TASK GOAL | Gather up every line from the entries below that uses the word "verändert".

Segment Start: DATA SECTION

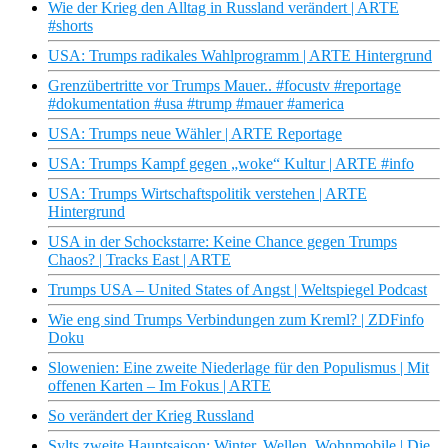
Wie der Krieg den Alltag in Russland verändert | ARTE
#shorts
USA: Trumps radikales Wahlprogramm | ARTE Hintergrund
Grenzübertritte vor Trumps Mauer.. #focustv #reportage
#dokumentation #usa #trump #mauer #america
USA: Trumps neue Wähler | ARTE Reportage
USA: Trumps Kampf gegen „woke“ Kultur | ARTE #info
USA: Trumps Wirtschaftspolitik verstehen | ARTE
Hintergrund
USA in der Schockstarre: Keine Chance gegen Trumps
Chaos? | Tracks East | ARTE
Trumps USA – United States of Angst | Weltspiegel Podcast
Wie eng sind Trumps Verbindungen zum Kreml? | ZDFinfo
Doku
Slowenien: Eine zweite Niederlage für den Populismus | Mit
offenen Karten – Im Fokus | ARTE
So verändert der Krieg Russland
Sylts zweite Hauptsaison: Winter, Wellen, Wohnmobile | Die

Segment End: DATA SECTION

SOLUTION TO THIS TASK |
Wie der Krieg den Alltag in Russland verändert | ARTE
So verändert der Krieg Russland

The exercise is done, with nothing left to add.